Jonathan Sandiford leading Denise Breen-Lawton and George Hazel-Owram successfully prosecute the largest ever internet fraud brought by National Trading Standards.
UK consumers were conned out of £37m by a group of fraudsters who sold passports and driving licenses, for inflated prices, through websites which imitated official government services. The group of six was led by Peter Hall, 47, and included his wife, Claire.
According to National Trading Standards, the websites were set up between January 2011 and November 2014 and mimicked services such as passport renewal, visa, birth or death certificates, driving licenses and tests, car tax discs and the London Congestion Charge.

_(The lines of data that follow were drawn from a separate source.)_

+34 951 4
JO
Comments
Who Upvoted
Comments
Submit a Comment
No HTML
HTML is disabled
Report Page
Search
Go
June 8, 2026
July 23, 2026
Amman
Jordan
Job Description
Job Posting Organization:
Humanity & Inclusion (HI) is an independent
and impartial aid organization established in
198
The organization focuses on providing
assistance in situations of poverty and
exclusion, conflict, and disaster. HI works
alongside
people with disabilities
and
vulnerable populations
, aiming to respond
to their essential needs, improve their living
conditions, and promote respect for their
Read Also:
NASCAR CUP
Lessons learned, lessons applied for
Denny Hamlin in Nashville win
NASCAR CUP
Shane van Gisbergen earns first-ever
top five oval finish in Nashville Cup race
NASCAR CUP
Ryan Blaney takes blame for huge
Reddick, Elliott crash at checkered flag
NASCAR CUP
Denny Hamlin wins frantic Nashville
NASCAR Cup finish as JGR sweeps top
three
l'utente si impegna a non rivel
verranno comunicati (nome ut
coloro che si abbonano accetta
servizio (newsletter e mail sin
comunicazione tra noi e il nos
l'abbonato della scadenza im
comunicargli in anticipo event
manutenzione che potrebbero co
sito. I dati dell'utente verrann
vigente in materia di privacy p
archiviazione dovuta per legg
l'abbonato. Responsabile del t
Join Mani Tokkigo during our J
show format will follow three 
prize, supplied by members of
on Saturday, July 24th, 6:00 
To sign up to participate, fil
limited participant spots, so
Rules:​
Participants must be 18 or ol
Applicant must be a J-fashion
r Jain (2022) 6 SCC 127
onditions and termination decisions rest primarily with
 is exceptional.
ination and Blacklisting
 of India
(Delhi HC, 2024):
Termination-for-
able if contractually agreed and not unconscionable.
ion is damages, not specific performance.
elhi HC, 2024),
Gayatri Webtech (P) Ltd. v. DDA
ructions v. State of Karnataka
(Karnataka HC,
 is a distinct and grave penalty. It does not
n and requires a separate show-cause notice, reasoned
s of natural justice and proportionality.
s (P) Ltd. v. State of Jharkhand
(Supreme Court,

The sites also copied American, Turkish, Cambodian, Vietnamese and Sri Lankan official visa sites.
Mike Andrews, lead coordinator of the eCrime team at National Trading Standards, which investigated the fraud, said: “This was a crime motivated by greed. This group defrauded people so they could enjoy a luxury lifestyle.
“They showed no regard for the unnecessary costs they imposed on their victims – I would say they treated them with contempt.” Mr Andrews said: “I would urge people to always use the GOV.UK website when looking to apply for any kind of government service such as a passport, driving licence or EHIC card.”Search engines may seem the easiest route but searching using the GOV.UK website is the safest way of ensuring you do not fall victim to a copycat website.”
When the authorities intervened, Claire Hall was preparing to buy a house for £1.4m. She and Peter Hall were arrested on 27 June 2014. The National Trading Standards eCrime team and the police raided properties across Hampshire.
Peter Hall was sentenced to 15 years following two trials which took place in July 2017 and March 2018, deemed “a highly manipulative and controlling individual” by His Honour Judge Sean Morris, who also said “it was a determined, sophisticated long running fraud. He was a charming man but did not charm the jury.
“We live in a computer age, and crime is developing to meet that age. People live by their computers and need to know that the services they purchase online are genuine services.”
Claire Hall, 41, and Collette Ferrow, 50, were each sentenced to four years in prison. Syed Bilal Zaidi was sentenced to six years in prison in his absence with his whereabouts unknown. Liam Hincks pleaded guilty and was sentenced to three years while Kerry Mills, 24, was sentenced to five years and disqualified as company director for eight years.